IKPI, Jakarta: Direktorat Jenderal Pajak (DJP) menerbitkan Peraturan Direktur Jenderal Pajak Nomor PER-11/PJ/2025 yang memperluas kewajiban pelaporan dalam Surat Pemberitahuan (SPT) Tahunan bagi Wajib Pajak Badan. Regulasi ini menambah jumlah lampiran yang harus disertakan oleh pelaku usaha dalam laporan pajaknya.
Mengacu pada Pasal 85 ayat (1) huruf b PER-11/PJ/2025, kini terdapat 22 jenis lampiran SPT Tahunan yang berpotensi wajib dilampirkan, tergantung pada karakteristik dan aktivitas usaha masing-masing wajib pajak.
“SPT Tahunan PPh Wajib Pajak Badan dalam mata uang rupiah sebagaimana dimaksud pada ayat (1): dibuat sesuai dengan contoh format; dan diisi sesuai petunjuk pengisian,” bunyi Pasal 85 ayat (2) beleid tersebut.
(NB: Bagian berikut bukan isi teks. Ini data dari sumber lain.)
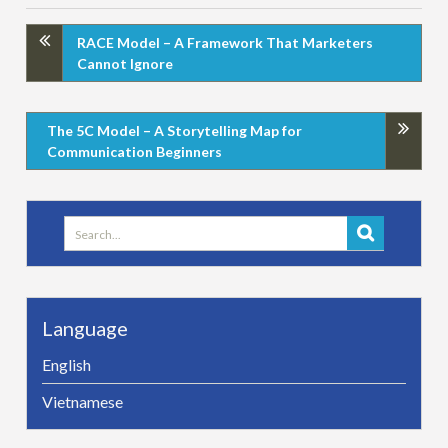
RACE Model – A Framework That Marketers
Cannot Ignore
The 5C Model – A Storytelling Map for
Communication Beginners
Search
for:
Language
English
Vietnamese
Daftar Lampiran Bertambah, Pelaporan Lebih Detail
Penambahan lampiran ini mencakup berbagai aspek, mulai dari rekonsiliasi laporan keuangan, daftar penghasilan yang dikenai pajak final, hingga laporan penyusutan fiskal dan transaksi dengan pihak yang memiliki hubungan istimewa.
Beberapa lampiran penting antara lain:
• Lampiran 1A hingga 1L: Rekonsiliasi laporan keuangan berdasarkan sektor usaha.
• Lampiran 3: Daftar pajak penghasilan yang dipotong/dipungut pihak lain.
• Lampiran 9: Daftar penyusutan dan amortisasi fiskal.
• Lampiran 10A hingga 10D: Pernyataan dan ikhtisar transaksi yang dipengaruhi hubungan istimewa, termasuk dengan pihak dari negara tax haven.
• Lampiran 13C dan 14: Terkait fasilitas pengurangan pajak penghasilan dan penggunaan sisa lebih anggaran untuk pembangunan sarana.
Meski demikian, tidak seluruh lampiran wajib diisi oleh semua wajib pajak badan. Sebagian hanya perlu dilampirkan jika perusahaan memenuhi kriteria tertentu. Namun, Lampiran 1A hingga 1L adalah wajib diisi oleh seluruh wajib pajak badan, sesuai sektor usaha masing-masing.
“Setiap wajib pajak badan wajib mengisi salah satu formulir lampiran rekonsiliasi laporan keuangan sesuai dengan jenis sektor usaha masing-masing,” tulis ketentuan dalam Lampiran H PER-11/PJ/2025.
Berlaku Sejak Ditetapkan
PER-11/PJ/2025 telah ditetapkan pada 22 Mei 2025 dan mulai berlaku pada tanggal yang sama. Perubahan ini diharapkan mampu meningkatkan transparansi fiskal serta memperkuat pengawasan terhadap aktivitas perpajakan korporasi.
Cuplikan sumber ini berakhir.